WORK TO COMPLETE
Only a number is wanted here: the count of lines in the data below where the string "spicy" occurs.

SUPPLIED RECORDS
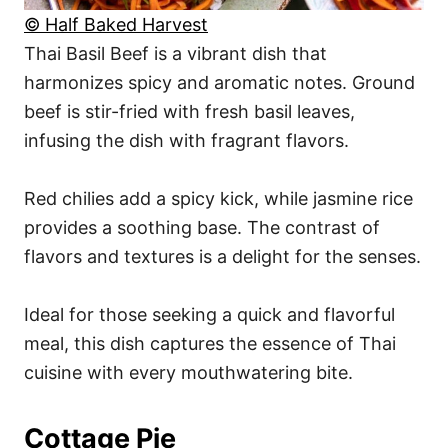
© Half Baked Harvest
Thai Basil Beef is a vibrant dish that
harmonizes spicy and aromatic notes. Ground
beef is stir-fried with fresh basil leaves,
infusing the dish with fragrant flavors.
Red chilies add a spicy kick, while jasmine rice
provides a soothing base. The contrast of
flavors and textures is a delight for the senses.
Ideal for those seeking a quick and flavorful
meal, this dish captures the essence of Thai
cuisine with every mouthwatering bite.
Cottage Pie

REPLY TO THE TASK
2